Work to complete: Pictures stay out, but every line of the data is copied exactly.

[Stored data entries]
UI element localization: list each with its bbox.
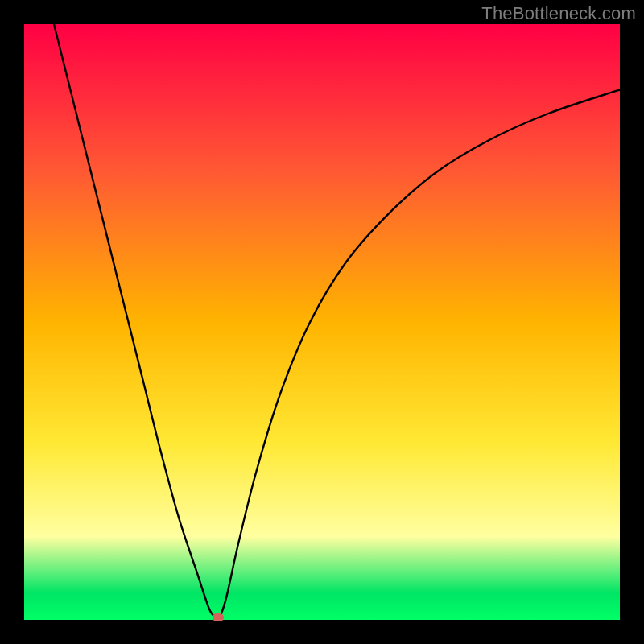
optimal-point-marker <box>213 613 224 621</box>
watermark-text: TheBottleneck.com <box>481 3 636 24</box>
bottleneck-curve <box>54 24 620 620</box>
curve-layer <box>24 24 620 620</box>
plot-area <box>24 24 620 620</box>
chart-frame: TheBottleneck.com <box>0 0 644 644</box>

Solution for this exercise:
UI element localization: list each with its bbox.
optimal-point-marker <box>213 613 224 621</box>
watermark-text: TheBottleneck.com <box>481 3 636 24</box>
bottleneck-curve <box>54 24 620 620</box>
curve-layer <box>24 24 620 620</box>
plot-area <box>24 24 620 620</box>
chart-frame: TheBottleneck.com <box>0 0 644 644</box>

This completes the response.